Alumnus IPB tahun 1981 yang meraih gelar MBA dari Virginia Commonwealth University, AS (1991) dan meraih gelar Doktor di UGM (2009) ini percaya bahwa “menyentuh karsa” para karyawan, akan membuat mereka “bergerak” sesuai dengan keinginan kita. Intinya, saat mengelola organisasi, kelolah manusianya.
“Saya meyakini, selama saya berkarir di bank sebelumnya, sampai pada kesimpulan, apa sih yang dibutuhkan untuk keberhasilan suatu organisasi? Salah satu kuncinya mengelola manusia. Diperas lagi, apa sih keberhasilan kelola manusia? Itu kemampuan atau kemauan kita berkomunikasi. Wis, sepanjang kita bisa berkomunikasi, pasti orang-orang bisa kita ajak berdiksusi atau ajak untuk memperbaiki kinerja, menjalankan strategi dan sebagainya,” papar pria yang memimpin Bank Yudha Bhakti sejak Maret 2015.
Dari BRI ke BYB
Terlahir dari Bapak dan Ibu yang berprofesi sebagai guru, Arifin muda awalnya bercita-cita menjadi guru seperti orang tuanya.
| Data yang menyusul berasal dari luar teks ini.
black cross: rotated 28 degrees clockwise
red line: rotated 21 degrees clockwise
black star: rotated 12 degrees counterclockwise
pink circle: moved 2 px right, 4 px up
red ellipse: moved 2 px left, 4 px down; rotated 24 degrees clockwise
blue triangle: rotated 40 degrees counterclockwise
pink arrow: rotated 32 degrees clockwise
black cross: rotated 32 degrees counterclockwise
Tapi suratan nasib membawanya menjadi seorang insinyur pertanian tatkala dirinya lolos tanpa tes kuliah di IPB selepas lulus SMA. Guratan nasib juga yang membawa pria kelahiran 16 Desember 1959 ini menjadi seorang bankir sampai sekarang.
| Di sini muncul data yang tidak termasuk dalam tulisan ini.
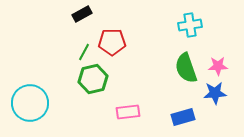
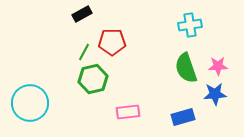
blue star: moved 1 px down
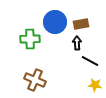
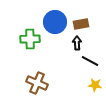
brown cross: moved 2 px right, 3 px down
Sempat bekerja 2 tahun di pabrik makanan ternak pasca meraih sarjana pertaniannya dan menjadi guru privat, Arifin akhirnya diterima menjadi pegawai di PT Bank Rakyat Indonesia (BRI) pada April 1985 lewat program calon staf pimpinan (CSP). Meniti karier selama 14 tahun sampai tahun 1999 di Kantor Pusat BRI dengan jabatan terakhir sebagai Pejabat Sementara Kepala Divisi Internasional.
Selepas dari BRI, Arifin melanjutkan karier di PT Bank Ekspor Indonesia (BEI) selama 10 tahun. Tahun 1999, alumnus Sespibank LPPI angkatan 33 ini diangkat menjadi Direktur merangkap Direktur Kepatuhan, dan pada tahun 2004 sampai tahun 2009 diangkat sebagai Direktur Utama BEI.
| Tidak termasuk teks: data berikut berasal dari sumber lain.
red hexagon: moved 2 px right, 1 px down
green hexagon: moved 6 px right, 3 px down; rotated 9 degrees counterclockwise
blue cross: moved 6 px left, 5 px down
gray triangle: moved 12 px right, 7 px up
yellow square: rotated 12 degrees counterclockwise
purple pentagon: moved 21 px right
Lewat Undang-Undang Republik Indonesia Nomor 2 Tahun 2009 tentang Lembaga Pembiayaan Ekspor Indonesia, BEI kemudian berubah bentuk menjadi Lembaga Pembiayaan Ekspor Indonesia (LPEI). Di LPEI ini, Arifin didaulat sebagai Direktur Pelaksana Senior LPEI selama 5 tahun (2009-2014). Setahun kemudian, tepatnya 24 Maret 2015, pria yang suka fotografi dan melukis ini diangkat sebagai Direktur Utama dalam Rapat Umum Pemegang Saham Luar Biasa PT Bank Yudha Bhakti, Tbk.
Sampai kapan mau menjadi bankir? “Saya ingin membawa BYB cukup strong untuk tinggal landas, untuk nanti yang muda di jajaran manajemen menggantikan saya. Nah, setelah itu saya kepingin mundur dari manajemen. Mungkin jadi komisaris saja, atau menjadi konsultan, memberi kuliah ke mahasiswa, atau menjadi pembicara,” tandas bapak tiga anak dan satu cucu ini.